La guerre économique entre les deux premières puissances mondiales franchit une nouvelle étape, marquée par des interdictions croisées touchant des technologies et des ressources stratégiques. Tandis que les États-Unis renforcent leurs contrôles sur les semi-conducteurs à destination de la Chine, Pékin riposte en suspendant l’exportation de minéraux critiques tels que le gallium, le germanium et l’antimoine.
Les semi-conducteurs, un secteur sous haute tension
Les restrictions imposées par Washington ciblent les technologies de pointe utilisées dans les puces électroniques avancées et les applications militaires d’intelligence artificielle. Ces mesures empêchent la Chine d’accéder à des composants comme la mémoire à haute bande passante (HBM) et limitent l’usage de 24 types d’outils essentiels à la fabrication des semi-conducteurs. De plus, le Département du Commerce américain a ajouté 140 entreprises chinoises à sa liste noire, rendant presque impossibles les exportations vers ces entités.

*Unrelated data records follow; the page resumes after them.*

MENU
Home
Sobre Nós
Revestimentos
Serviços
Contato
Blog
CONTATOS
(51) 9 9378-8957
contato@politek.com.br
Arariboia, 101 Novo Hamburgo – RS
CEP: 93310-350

La riposte chinoise : fermeture du robinet des minéraux stratégiques
En réponse, la Chine a interdit l’exportation de gallium, germanium et antimoine vers les États-Unis. Ces matériaux, essentiels pour la fabrication de technologies avancées comme les panneaux solaires, les radars, les semi-conducteurs et les fibres optiques, sont majoritairement produits en Chine. À elle seule, la Chine fournit 90 % du gallium et 80 % du germanium mondiaux, accentuant la dépendance des États-Unis à ces ressources.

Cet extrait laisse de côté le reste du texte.